## [What to produce]
Repeat every record below exactly as written.

*** Block opens ***

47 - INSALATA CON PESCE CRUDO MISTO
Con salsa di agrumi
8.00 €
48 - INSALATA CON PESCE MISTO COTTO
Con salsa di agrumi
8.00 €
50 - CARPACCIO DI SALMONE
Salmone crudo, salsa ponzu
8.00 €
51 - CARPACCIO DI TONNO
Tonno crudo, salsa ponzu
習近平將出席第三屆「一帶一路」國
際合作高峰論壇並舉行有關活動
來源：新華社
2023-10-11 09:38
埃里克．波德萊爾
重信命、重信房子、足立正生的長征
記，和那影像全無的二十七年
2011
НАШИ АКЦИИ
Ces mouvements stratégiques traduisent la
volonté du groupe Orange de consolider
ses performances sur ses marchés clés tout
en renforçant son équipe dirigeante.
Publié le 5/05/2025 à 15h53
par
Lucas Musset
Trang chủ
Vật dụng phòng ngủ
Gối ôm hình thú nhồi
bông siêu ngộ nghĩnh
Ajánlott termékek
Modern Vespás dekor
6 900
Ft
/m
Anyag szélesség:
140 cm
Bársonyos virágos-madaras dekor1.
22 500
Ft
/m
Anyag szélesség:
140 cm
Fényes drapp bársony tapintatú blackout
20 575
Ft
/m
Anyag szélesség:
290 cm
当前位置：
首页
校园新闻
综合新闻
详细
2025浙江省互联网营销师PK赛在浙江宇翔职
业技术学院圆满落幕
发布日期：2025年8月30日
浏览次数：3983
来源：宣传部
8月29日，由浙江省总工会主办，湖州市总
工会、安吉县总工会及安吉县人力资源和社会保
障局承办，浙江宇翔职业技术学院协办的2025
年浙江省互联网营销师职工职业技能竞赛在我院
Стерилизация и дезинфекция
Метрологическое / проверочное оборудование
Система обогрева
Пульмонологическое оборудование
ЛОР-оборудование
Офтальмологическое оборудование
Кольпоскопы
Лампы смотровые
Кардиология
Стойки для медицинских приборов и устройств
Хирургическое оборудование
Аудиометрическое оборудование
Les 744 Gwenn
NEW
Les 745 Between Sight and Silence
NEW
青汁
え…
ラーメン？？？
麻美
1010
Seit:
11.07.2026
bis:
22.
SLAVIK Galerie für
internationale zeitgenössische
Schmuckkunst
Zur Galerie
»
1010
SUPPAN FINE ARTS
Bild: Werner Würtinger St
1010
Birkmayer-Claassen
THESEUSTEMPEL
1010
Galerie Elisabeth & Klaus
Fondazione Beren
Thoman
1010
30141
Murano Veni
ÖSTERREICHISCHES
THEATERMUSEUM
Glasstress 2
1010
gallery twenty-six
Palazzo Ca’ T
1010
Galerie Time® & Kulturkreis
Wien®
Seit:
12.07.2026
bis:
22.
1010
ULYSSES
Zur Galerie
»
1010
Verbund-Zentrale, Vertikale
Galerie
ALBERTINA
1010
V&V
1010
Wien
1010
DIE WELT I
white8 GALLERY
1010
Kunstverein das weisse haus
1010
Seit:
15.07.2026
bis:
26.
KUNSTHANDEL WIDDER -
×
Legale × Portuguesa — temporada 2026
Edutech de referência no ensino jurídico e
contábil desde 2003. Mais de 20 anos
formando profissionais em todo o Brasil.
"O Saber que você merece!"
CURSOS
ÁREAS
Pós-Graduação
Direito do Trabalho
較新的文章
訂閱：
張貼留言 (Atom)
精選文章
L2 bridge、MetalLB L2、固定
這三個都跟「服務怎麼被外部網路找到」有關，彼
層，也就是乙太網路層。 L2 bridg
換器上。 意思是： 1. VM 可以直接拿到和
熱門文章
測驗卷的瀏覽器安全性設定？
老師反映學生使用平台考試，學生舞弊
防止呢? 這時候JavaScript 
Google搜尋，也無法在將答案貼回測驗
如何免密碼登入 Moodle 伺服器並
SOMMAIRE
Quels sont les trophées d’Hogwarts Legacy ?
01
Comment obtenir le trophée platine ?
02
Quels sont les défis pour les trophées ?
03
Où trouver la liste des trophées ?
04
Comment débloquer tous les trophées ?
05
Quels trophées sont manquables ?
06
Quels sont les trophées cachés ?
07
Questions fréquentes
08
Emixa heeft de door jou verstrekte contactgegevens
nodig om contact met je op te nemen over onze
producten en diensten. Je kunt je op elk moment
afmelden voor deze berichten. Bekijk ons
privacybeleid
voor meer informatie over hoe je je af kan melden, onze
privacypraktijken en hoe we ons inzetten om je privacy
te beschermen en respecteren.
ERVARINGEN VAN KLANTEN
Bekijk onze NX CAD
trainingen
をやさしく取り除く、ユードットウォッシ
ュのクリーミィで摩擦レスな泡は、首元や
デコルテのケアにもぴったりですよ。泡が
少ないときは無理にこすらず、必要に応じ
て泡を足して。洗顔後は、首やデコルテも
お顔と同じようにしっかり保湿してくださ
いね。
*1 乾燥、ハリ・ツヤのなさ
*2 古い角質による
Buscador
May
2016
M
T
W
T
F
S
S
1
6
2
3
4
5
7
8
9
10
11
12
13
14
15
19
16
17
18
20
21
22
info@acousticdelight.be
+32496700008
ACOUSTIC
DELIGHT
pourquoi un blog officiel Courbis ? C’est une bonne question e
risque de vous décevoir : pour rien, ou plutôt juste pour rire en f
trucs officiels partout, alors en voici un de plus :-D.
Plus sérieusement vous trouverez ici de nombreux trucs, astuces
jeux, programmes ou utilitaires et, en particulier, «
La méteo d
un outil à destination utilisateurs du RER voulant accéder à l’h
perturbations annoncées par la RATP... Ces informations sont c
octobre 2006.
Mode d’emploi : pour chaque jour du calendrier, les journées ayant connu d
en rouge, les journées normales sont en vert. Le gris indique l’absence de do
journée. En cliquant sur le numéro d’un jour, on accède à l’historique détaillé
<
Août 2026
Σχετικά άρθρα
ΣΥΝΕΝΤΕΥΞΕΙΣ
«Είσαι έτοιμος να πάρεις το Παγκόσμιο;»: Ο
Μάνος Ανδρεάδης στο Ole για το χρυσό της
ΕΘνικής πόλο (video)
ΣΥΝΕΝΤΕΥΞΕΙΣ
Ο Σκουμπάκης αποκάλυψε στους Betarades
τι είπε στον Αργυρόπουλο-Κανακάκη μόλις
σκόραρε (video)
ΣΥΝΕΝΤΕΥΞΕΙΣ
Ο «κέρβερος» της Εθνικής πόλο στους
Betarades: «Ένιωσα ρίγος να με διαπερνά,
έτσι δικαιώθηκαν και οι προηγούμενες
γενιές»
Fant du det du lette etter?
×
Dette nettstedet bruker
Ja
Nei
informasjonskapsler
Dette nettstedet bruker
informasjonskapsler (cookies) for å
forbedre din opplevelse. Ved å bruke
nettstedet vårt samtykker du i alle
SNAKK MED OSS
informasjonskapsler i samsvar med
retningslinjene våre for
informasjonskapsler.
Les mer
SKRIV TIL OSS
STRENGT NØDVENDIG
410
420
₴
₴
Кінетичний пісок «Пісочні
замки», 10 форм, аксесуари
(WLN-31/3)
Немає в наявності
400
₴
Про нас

*** Block closes ***

## [Answer space]
47 - INSALATA CON PESCE CRUDO MISTO
Con salsa di agrumi
8.00 €
48 - INSALATA CON PESCE MISTO COTTO
Con salsa di agrumi
8.00 €
50 - CARPACCIO DI SALMONE
Salmone crudo, salsa ponzu
8.00 €
51 - CARPACCIO DI TONNO
Tonno crudo, salsa ponzu
習近平將出席第三屆「一帶一路」國
際合作高峰論壇並舉行有關活動
來源：新華社
2023-10-11 09:38
埃里克．波德萊爾
重信命、重信房子、足立正生的長征
記，和那影像全無的二十七年
2011
НАШИ АКЦИИ
Ces mouvements stratégiques traduisent la
volonté du groupe Orange de consolider
ses performances sur ses marchés clés tout
en renforçant son équipe dirigeante.
Publié le 5/05/2025 à 15h53
par
Lucas Musset
Trang chủ
Vật dụng phòng ngủ
Gối ôm hình thú nhồi
bông siêu ngộ nghĩnh
Ajánlott termékek
Modern Vespás dekor
6 900
Ft
/m
Anyag szélesség:
140 cm
Bársonyos virágos-madaras dekor1.
22 500
Ft
/m
Anyag szélesség:
140 cm
Fényes drapp bársony tapintatú blackout
20 575
Ft
/m
Anyag szélesség:
290 cm
当前位置：
首页
校园新闻
综合新闻
详细
2025浙江省互联网营销师PK赛在浙江宇翔职
业技术学院圆满落幕
发布日期：2025年8月30日
浏览次数：3983
来源：宣传部
8月29日，由浙江省总工会主办，湖州市总
工会、安吉县总工会及安吉县人力资源和社会保
障局承办，浙江宇翔职业技术学院协办的2025
年浙江省互联网营销师职工职业技能竞赛在我院
Стерилизация и дезинфекция
Метрологическое / проверочное оборудование
Система обогрева
Пульмонологическое оборудование
ЛОР-оборудование
Офтальмологическое оборудование
Кольпоскопы
Лампы смотровые
Кардиология
Стойки для медицинских приборов и устройств
Хирургическое оборудование
Аудиометрическое оборудование
Les 744 Gwenn
NEW
Les 745 Between Sight and Silence
NEW
青汁
え…
ラーメン？？？
麻美
1010
Seit:
11.07.2026
bis:
22.
SLAVIK Galerie für
internationale zeitgenössische
Schmuckkunst
Zur Galerie
»
1010
SUPPAN FINE ARTS
Bild: Werner Würtinger St
1010
Birkmayer-Claassen
THESEUSTEMPEL
1010
Galerie Elisabeth & Klaus
Fondazione Beren
Thoman
1010
30141
Murano Veni
ÖSTERREICHISCHES
THEATERMUSEUM
Glasstress 2
1010
gallery twenty-six
Palazzo Ca’ T
1010
Galerie Time® & Kulturkreis
Wien®
Seit:
12.07.2026
bis:
22.
1010
ULYSSES
Zur Galerie
»
1010
Verbund-Zentrale, Vertikale
Galerie
ALBERTINA
1010
V&V
1010
Wien
1010
DIE WELT I
white8 GALLERY
1010
Kunstverein das weisse haus
1010
Seit:
15.07.2026
bis:
26.
KUNSTHANDEL WIDDER -
×
Legale × Portuguesa — temporada 2026
Edutech de referência no ensino jurídico e
contábil desde 2003. Mais de 20 anos
formando profissionais em todo o Brasil.
"O Saber que você merece!"
CURSOS
ÁREAS
Pós-Graduação
Direito do Trabalho
較新的文章
訂閱：
張貼留言 (Atom)
精選文章
L2 bridge、MetalLB L2、固定
這三個都跟「服務怎麼被外部網路找到」有關，彼
層，也就是乙太網路層。 L2 bridg
換器上。 意思是： 1. VM 可以直接拿到和
熱門文章
測驗卷的瀏覽器安全性設定？
老師反映學生使用平台考試，學生舞弊
防止呢? 這時候JavaScript 
Google搜尋，也無法在將答案貼回測驗
如何免密碼登入 Moodle 伺服器並
SOMMAIRE
Quels sont les trophées d’Hogwarts Legacy ?
01
Comment obtenir le trophée platine ?
02
Quels sont les défis pour les trophées ?
03
Où trouver la liste des trophées ?
04
Comment débloquer tous les trophées ?
05
Quels trophées sont manquables ?
06
Quels sont les trophées cachés ?
07
Questions fréquentes
08
Emixa heeft de door jou verstrekte contactgegevens
nodig om contact met je op te nemen over onze
producten en diensten. Je kunt je op elk moment
afmelden voor deze berichten. Bekijk ons
privacybeleid
voor meer informatie over hoe je je af kan melden, onze
privacypraktijken en hoe we ons inzetten om je privacy
te beschermen en respecteren.
ERVARINGEN VAN KLANTEN
Bekijk onze NX CAD
trainingen
をやさしく取り除く、ユードットウォッシ
ュのクリーミィで摩擦レスな泡は、首元や
デコルテのケアにもぴったりですよ。泡が
少ないときは無理にこすらず、必要に応じ
て泡を足して。洗顔後は、首やデコルテも
お顔と同じようにしっかり保湿してくださ
いね。
*1 乾燥、ハリ・ツヤのなさ
*2 古い角質による
Buscador
May
2016
M
T
W
T
F
S
S
1
6
2
3
4
5
7
8
9
10
11
12
13
14
15
19
16
17
18
20
21
22
info@acousticdelight.be
+32496700008
ACOUSTIC
DELIGHT
pourquoi un blog officiel Courbis ? C’est une bonne question e
risque de vous décevoir : pour rien, ou plutôt juste pour rire en f
trucs officiels partout, alors en voici un de plus :-D.
Plus sérieusement vous trouverez ici de nombreux trucs, astuces
jeux, programmes ou utilitaires et, en particulier, «
La méteo d
un outil à destination utilisateurs du RER voulant accéder à l’h
perturbations annoncées par la RATP... Ces informations sont c
octobre 2006.
Mode d’emploi : pour chaque jour du calendrier, les journées ayant connu d
en rouge, les journées normales sont en vert. Le gris indique l’absence de do
journée. En cliquant sur le numéro d’un jour, on accède à l’historique détaillé
<
Août 2026
Σχετικά άρθρα
ΣΥΝΕΝΤΕΥΞΕΙΣ
«Είσαι έτοιμος να πάρεις το Παγκόσμιο;»: Ο
Μάνος Ανδρεάδης στο Ole για το χρυσό της
ΕΘνικής πόλο (video)
ΣΥΝΕΝΤΕΥΞΕΙΣ
Ο Σκουμπάκης αποκάλυψε στους Betarades
τι είπε στον Αργυρόπουλο-Κανακάκη μόλις
σκόραρε (video)
ΣΥΝΕΝΤΕΥΞΕΙΣ
Ο «κέρβερος» της Εθνικής πόλο στους
Betarades: «Ένιωσα ρίγος να με διαπερνά,
έτσι δικαιώθηκαν και οι προηγούμενες
γενιές»
Fant du det du lette etter?
×
Dette nettstedet bruker
Ja
Nei
informasjonskapsler
Dette nettstedet bruker
informasjonskapsler (cookies) for å
forbedre din opplevelse. Ved å bruke
nettstedet vårt samtykker du i alle
SNAKK MED OSS
informasjonskapsler i samsvar med
retningslinjene våre for
informasjonskapsler.
Les mer
SKRIV TIL OSS
STRENGT NØDVENDIG
410
420
₴
₴
Кінетичний пісок «Пісочні
замки», 10 форм, аксесуари
(WLN-31/3)
Немає в наявності
400
₴
Про нас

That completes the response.